What this task involves
Give the listing again in full, exactly as it appears.
================
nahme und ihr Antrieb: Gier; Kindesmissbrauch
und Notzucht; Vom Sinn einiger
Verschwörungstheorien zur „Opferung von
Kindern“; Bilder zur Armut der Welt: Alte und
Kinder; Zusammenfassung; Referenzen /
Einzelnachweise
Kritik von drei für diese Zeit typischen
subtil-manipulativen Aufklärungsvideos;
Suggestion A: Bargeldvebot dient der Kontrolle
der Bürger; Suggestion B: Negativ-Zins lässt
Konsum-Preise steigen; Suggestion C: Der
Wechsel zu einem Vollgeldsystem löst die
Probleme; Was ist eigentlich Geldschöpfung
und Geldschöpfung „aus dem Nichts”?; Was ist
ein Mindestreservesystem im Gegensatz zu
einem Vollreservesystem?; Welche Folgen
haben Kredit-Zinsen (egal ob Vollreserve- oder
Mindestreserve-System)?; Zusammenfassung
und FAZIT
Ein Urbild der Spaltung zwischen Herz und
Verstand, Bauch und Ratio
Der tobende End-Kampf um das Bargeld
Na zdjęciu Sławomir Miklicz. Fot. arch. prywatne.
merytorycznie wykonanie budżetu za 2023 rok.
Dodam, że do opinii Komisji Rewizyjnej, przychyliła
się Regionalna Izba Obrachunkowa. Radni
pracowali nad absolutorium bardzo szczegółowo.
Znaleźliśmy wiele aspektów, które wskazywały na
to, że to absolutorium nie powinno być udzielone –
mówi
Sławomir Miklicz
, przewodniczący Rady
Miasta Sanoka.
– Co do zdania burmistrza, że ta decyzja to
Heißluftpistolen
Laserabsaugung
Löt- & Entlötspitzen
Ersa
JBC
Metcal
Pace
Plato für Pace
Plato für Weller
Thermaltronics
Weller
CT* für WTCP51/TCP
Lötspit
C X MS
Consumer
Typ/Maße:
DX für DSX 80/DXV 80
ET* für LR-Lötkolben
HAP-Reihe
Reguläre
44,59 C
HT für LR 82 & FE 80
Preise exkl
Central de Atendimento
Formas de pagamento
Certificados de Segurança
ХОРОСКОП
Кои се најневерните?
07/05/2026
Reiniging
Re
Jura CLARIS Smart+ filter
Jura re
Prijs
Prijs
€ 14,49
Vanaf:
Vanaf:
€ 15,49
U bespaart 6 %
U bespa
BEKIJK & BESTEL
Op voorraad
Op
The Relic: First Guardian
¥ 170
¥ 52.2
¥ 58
================
Expected output
nahme und ihr Antrieb: Gier; Kindesmissbrauch
und Notzucht; Vom Sinn einiger
Verschwörungstheorien zur „Opferung von
Kindern“; Bilder zur Armut der Welt: Alte und
Kinder; Zusammenfassung; Referenzen /
Einzelnachweise
Kritik von drei für diese Zeit typischen
subtil-manipulativen Aufklärungsvideos;
Suggestion A: Bargeldvebot dient der Kontrolle
der Bürger; Suggestion B: Negativ-Zins lässt
Konsum-Preise steigen; Suggestion C: Der
Wechsel zu einem Vollgeldsystem löst die
Probleme; Was ist eigentlich Geldschöpfung
und Geldschöpfung „aus dem Nichts”?; Was ist
ein Mindestreservesystem im Gegensatz zu
einem Vollreservesystem?; Welche Folgen
haben Kredit-Zinsen (egal ob Vollreserve- oder
Mindestreserve-System)?; Zusammenfassung
und FAZIT
Ein Urbild der Spaltung zwischen Herz und
Verstand, Bauch und Ratio
Der tobende End-Kampf um das Bargeld
Na zdjęciu Sławomir Miklicz. Fot. arch. prywatne.
merytorycznie wykonanie budżetu za 2023 rok.
Dodam, że do opinii Komisji Rewizyjnej, przychyliła
się Regionalna Izba Obrachunkowa. Radni
pracowali nad absolutorium bardzo szczegółowo.
Znaleźliśmy wiele aspektów, które wskazywały na
to, że to absolutorium nie powinno być udzielone –
mówi
Sławomir Miklicz
, przewodniczący Rady
Miasta Sanoka.
– Co do zdania burmistrza, że ta decyzja to
Heißluftpistolen
Laserabsaugung
Löt- & Entlötspitzen
Ersa
JBC
Metcal
Pace
Plato für Pace
Plato für Weller
Thermaltronics
Weller
CT* für WTCP51/TCP
Lötspit
C X MS
Consumer
Typ/Maße:
DX für DSX 80/DXV 80
ET* für LR-Lötkolben
HAP-Reihe
Reguläre
44,59 C
HT für LR 82 & FE 80
Preise exkl
Central de Atendimento
Formas de pagamento
Certificados de Segurança
ХОРОСКОП
Кои се најневерните?
07/05/2026
Reiniging
Re
Jura CLARIS Smart+ filter
Jura re
Prijs
Prijs
€ 14,49
Vanaf:
Vanaf:
€ 15,49
U bespaart 6 %
U bespa
BEKIJK & BESTEL
Op voorraad
Op
The Relic: First Guardian
¥ 170
¥ 52.2
¥ 58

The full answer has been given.